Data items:

§ §

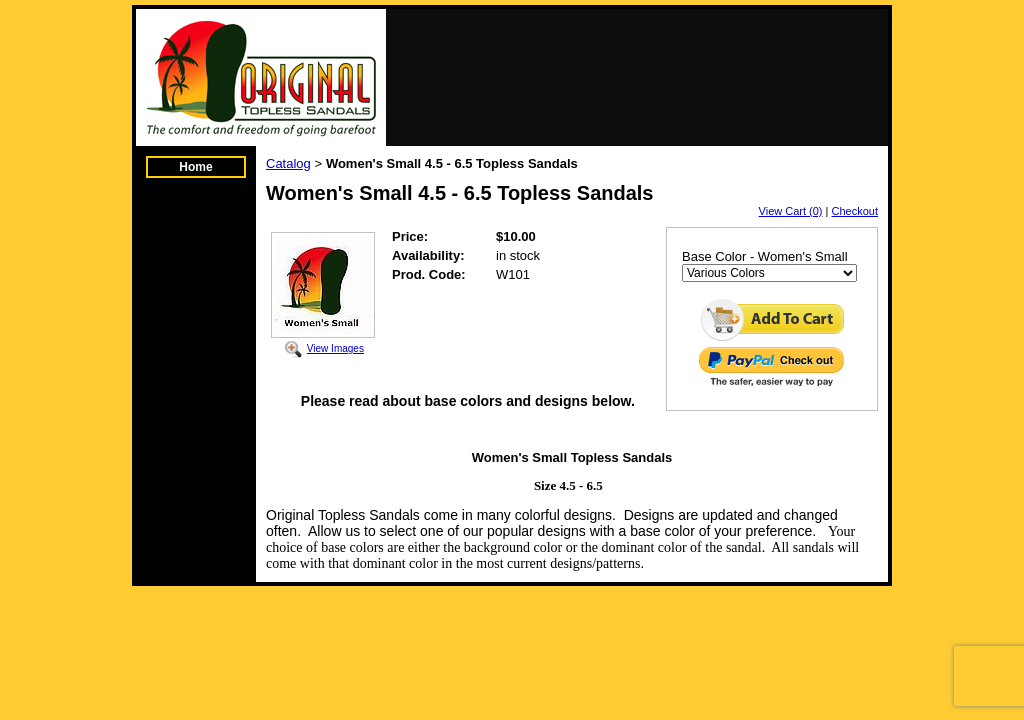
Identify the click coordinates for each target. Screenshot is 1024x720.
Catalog (288, 163)
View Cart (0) (791, 211)
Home (195, 167)
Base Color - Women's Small (765, 256)
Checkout (855, 211)
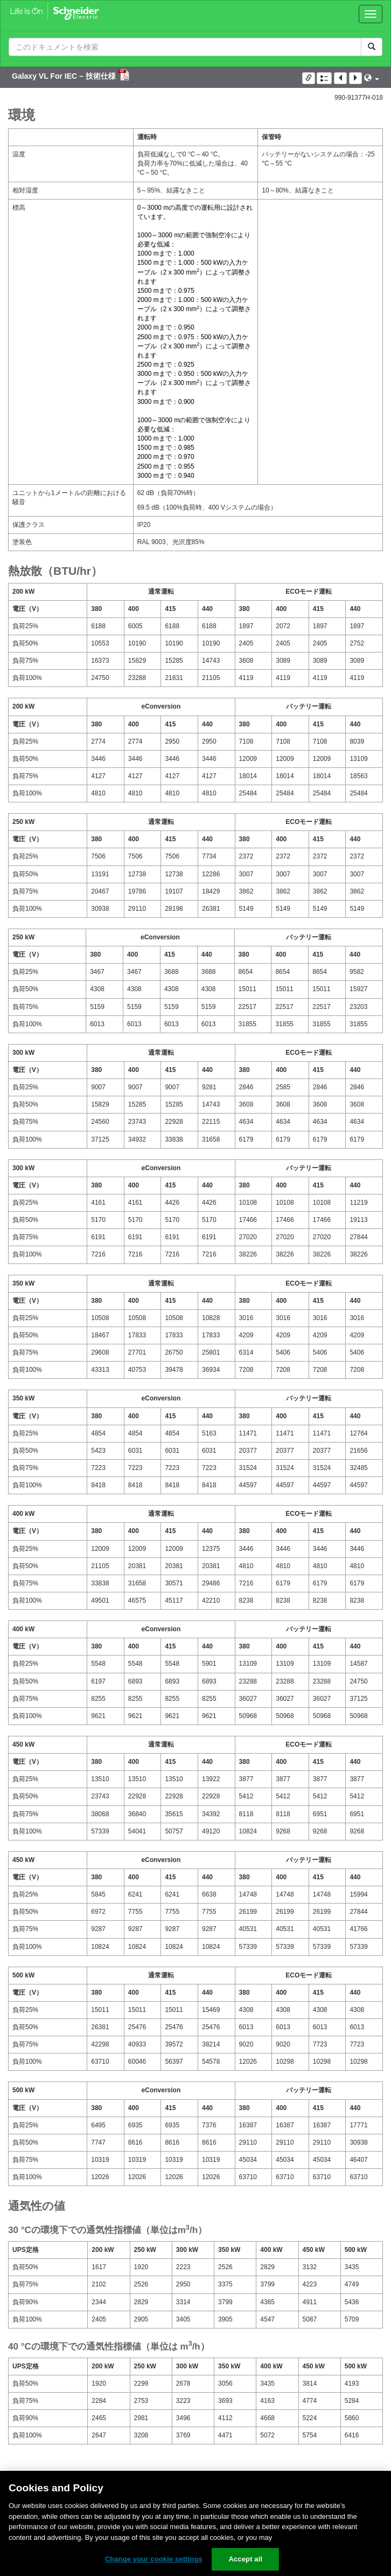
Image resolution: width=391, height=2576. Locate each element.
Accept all (245, 2559)
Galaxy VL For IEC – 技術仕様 (65, 76)
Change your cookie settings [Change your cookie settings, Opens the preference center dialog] (154, 2559)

§ §

WHAT TO WORK ON :: The answer must be every line of the data that contains the word "each".

ANSWER TO THIS EXERCISE ::
Identify the click coordinates for each target. Screenshot is 1024x720.
Image resolution: width=391, height=2576. Locate each element.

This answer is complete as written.